Похоже, с прекрасной шведкой поссорились, довольно правильно поставил диагноз подполковник.
– Нет, – жестко сказал он. – Ты не слабак и не неудачник. Ты нормальный мужик в очень сложных обстоятельствах. В трудных, но не безнадежных, Андрей.
– Ты про Антибиотика? – неожиданно твердым голосом спросил журналист.
– Слушай меня внимательно, Андрей. Во первых: не пить. Во вторых: дверь никому не открывать. В третьих: завтра утром приеду, поговорим. Откроешь только мне. Запомни: только мне лично. Если придет кто либо от моего имени – не открывать. Будильник заведи на шесть. Понял?

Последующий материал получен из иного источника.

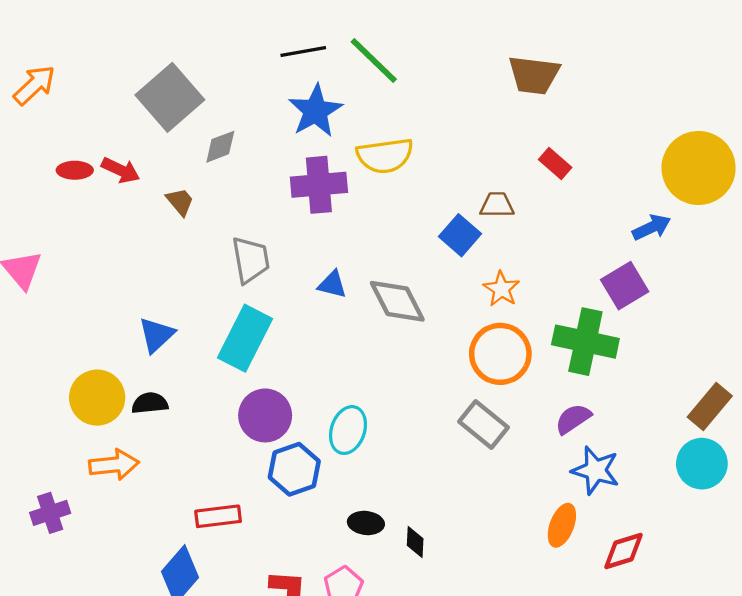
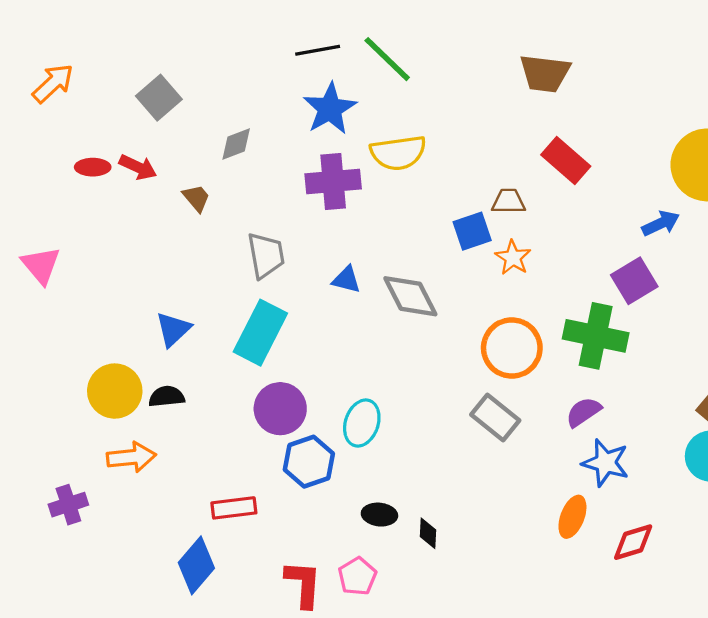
gray square: (170, 97) -> (159, 98), moved, size x0.7
red rectangle: (555, 164) -> (566, 161), size x1.5
blue square: (460, 235) -> (472, 231), turned 30
orange star: (501, 289) -> (513, 258), moved

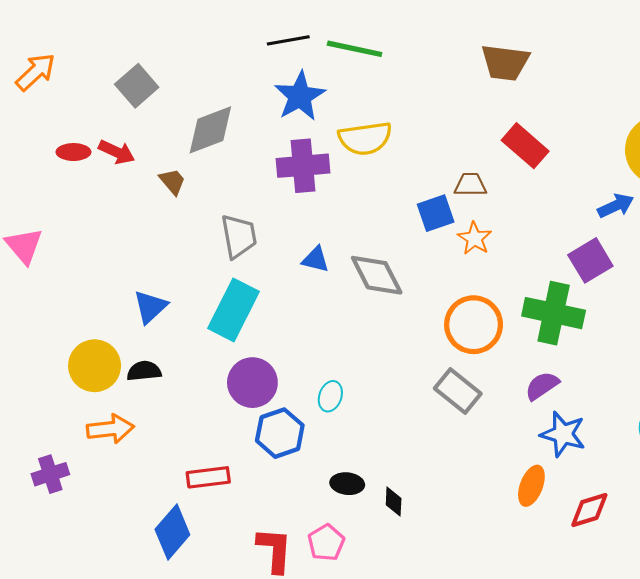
green line: (387, 59) -> (355, 49), turned -32
gray diamond: (236, 144) -> (210, 130), size x1.6
cyan ellipse: (362, 423) -> (330, 396), size x0.7

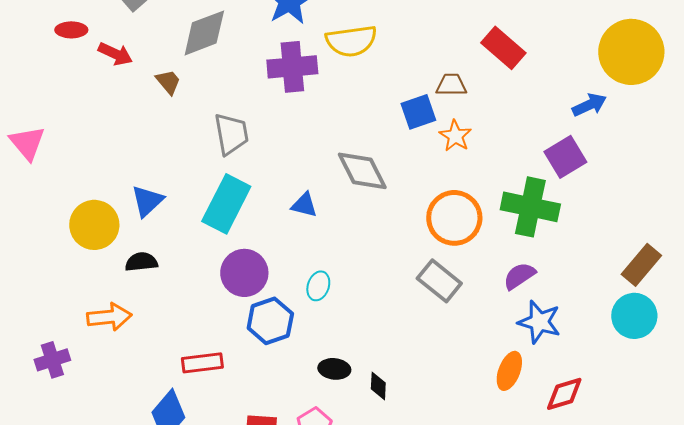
red ellipse: (73, 152) -> (71, 30), moved
blue triangle: (316, 259) -> (304, 205), moved
yellow circle: (95, 366) -> (94, 225), moved

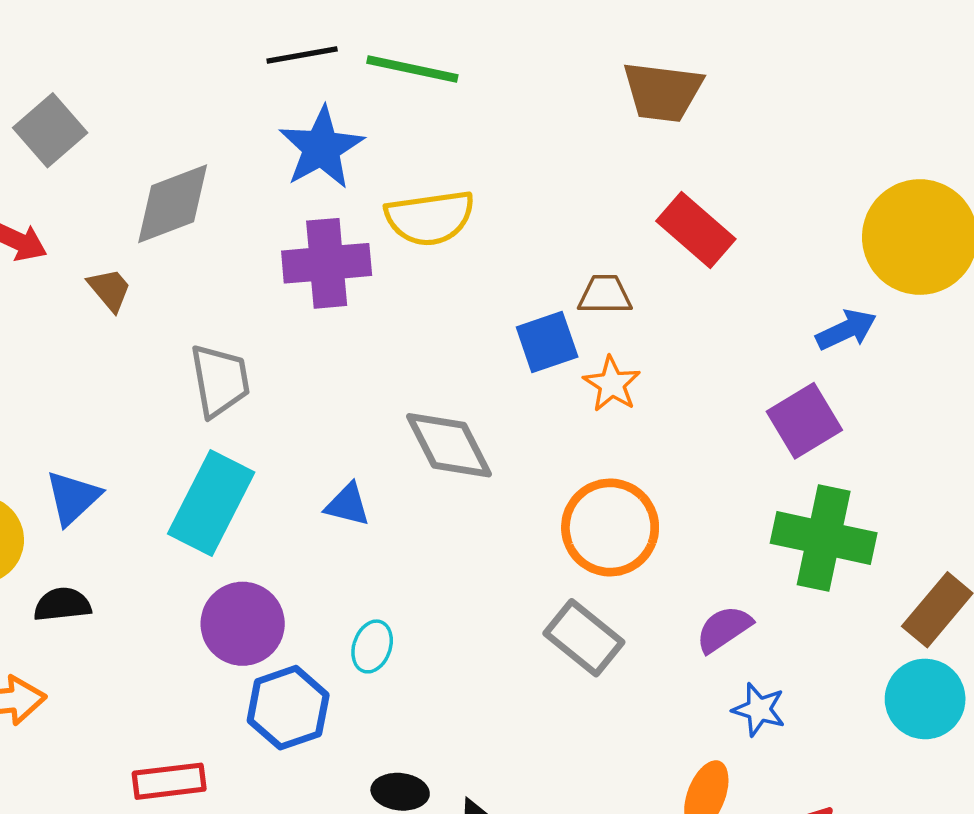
green cross: (530, 207) -> (824, 538), moved
blue star: (539, 322) -> (759, 709), size x0.7

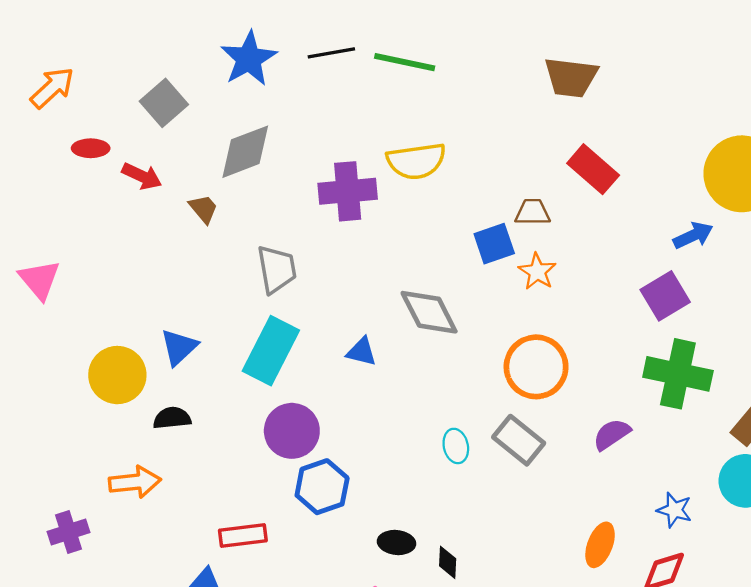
blue star: (321, 148) -> (249, 59), moved
cyan ellipse: (372, 646) -> (456, 446), moved, turned -32
blue star: (759, 709) -> (674, 510), moved

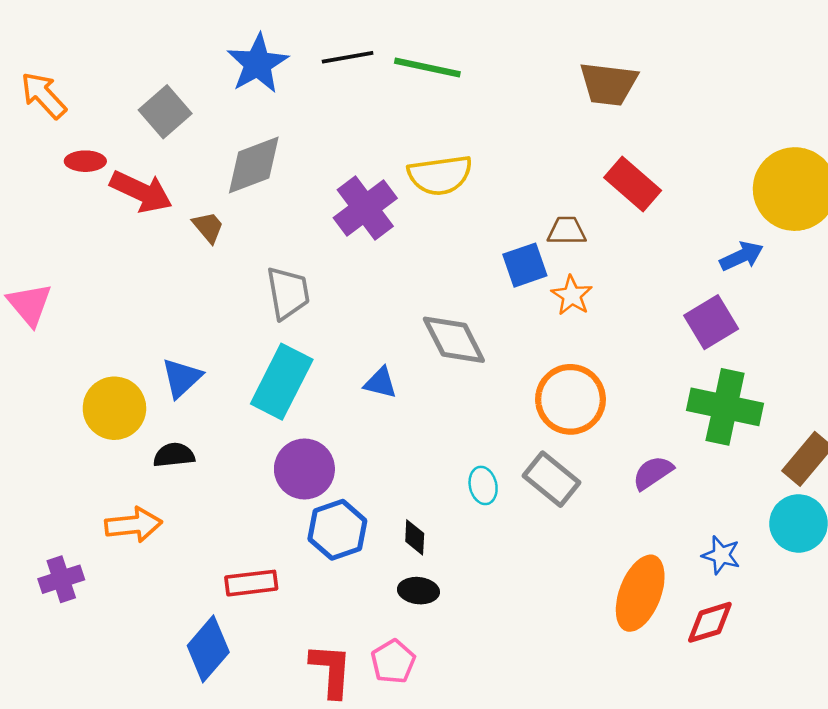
orange arrow: (52, 88) -> (43, 95), turned -90
red arrow: (142, 176) -> (141, 192), size x1.4
purple cross: (348, 191) -> (365, 208), turned -32
orange ellipse: (600, 545) -> (640, 593), size x1.5
black diamond: (448, 562) -> (415, 537), moved

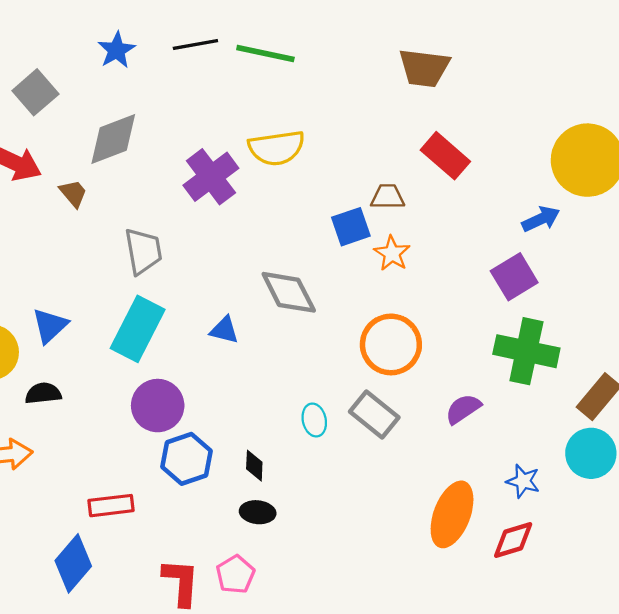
blue star: (258, 64) -> (117, 50), size x0.7

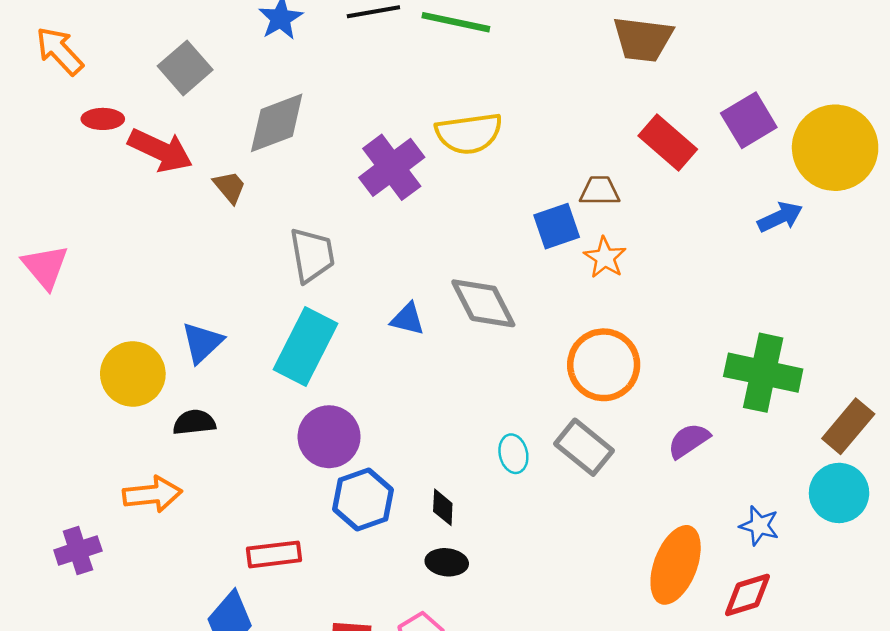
purple square: (514, 277) -> (749, 120), moved
blue triangle: (224, 330) -> (407, 319), moved

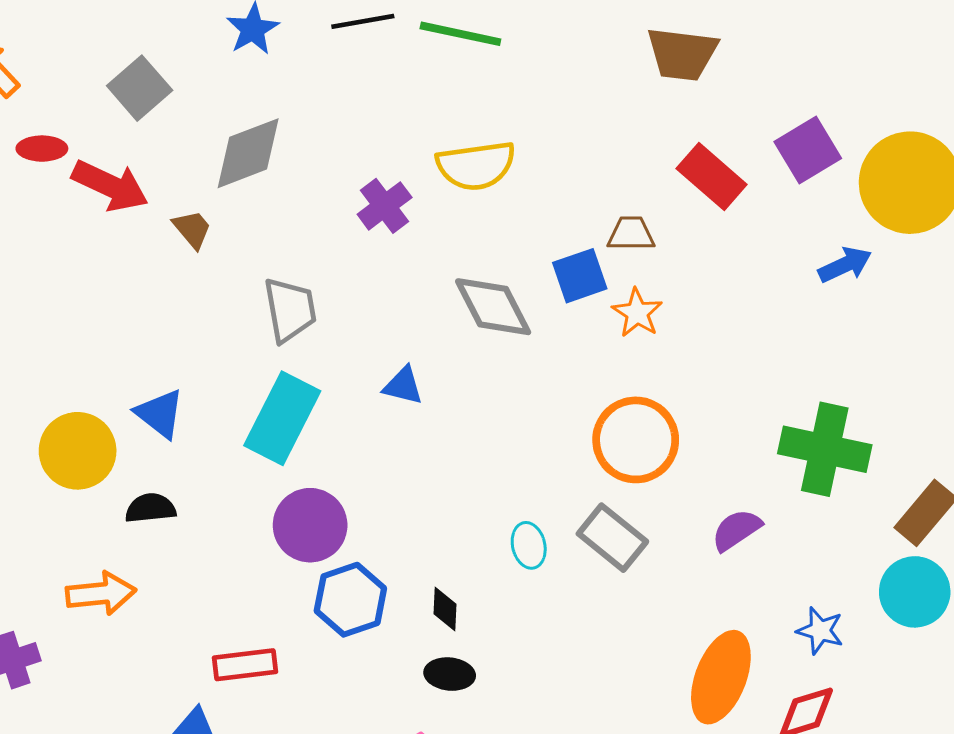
purple cross: (392, 167) -> (385, 206), size x0.7
gray diamond: (483, 303) -> (493, 307), moved
blue triangle: (202, 343) -> (160, 414), turned -39

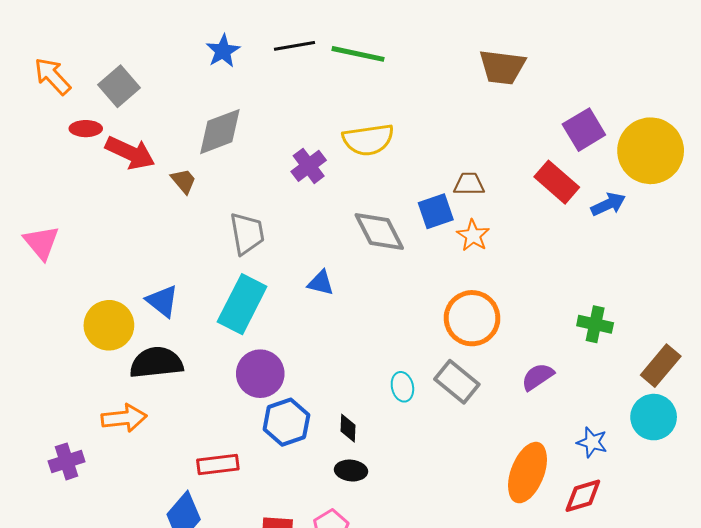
gray square: (140, 88) -> (119, 86), moved
red rectangle: (712, 176) -> (557, 182), moved
green cross: (825, 449) -> (595, 324), size x0.6
black semicircle: (150, 508) -> (156, 363), size x1.6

– Ну, понял, – нехотя отозвался Обнорский.
– Повтори, пожалуйста.
– Много не пить…
– Не много не пить, а вообще не пить, Андрей. Понял?
– Понял… дверь никому, кроме тебя, не открывать. Будильник на шесть.
Вроде бы ничего, соображает, – подумал Кудасов с облегчением.
– Ладно, – сказал он. – Тогда до завтра. Подполковник страшно устал. Ему казалось: уснет, как только доберется до койки. На самом же деле он около часа пролежал без сна.
Обнорскому снились странные сны. Тревожные, неопределенные… Он был реалист, в экстрасенсов, гадания предсказания и прочее не верил. Он воспитывался в советское время в нормальной семье. Естественно, он был реалист… с невероятным налетом идеализма и цинизма. Такой интересный сплав могла дать, пожалуй, только советская школа и советский вуз в сочетании с организацией по кликухе ВЛКСМ.
Безвозвратно ушедшая великая эпоха оставила не одно поколение неисправимых идеалистов циников. Это были умницы и пьяницы, тоскующие по какой то другой жизни, которой на самом деле нет… Где же они теперь?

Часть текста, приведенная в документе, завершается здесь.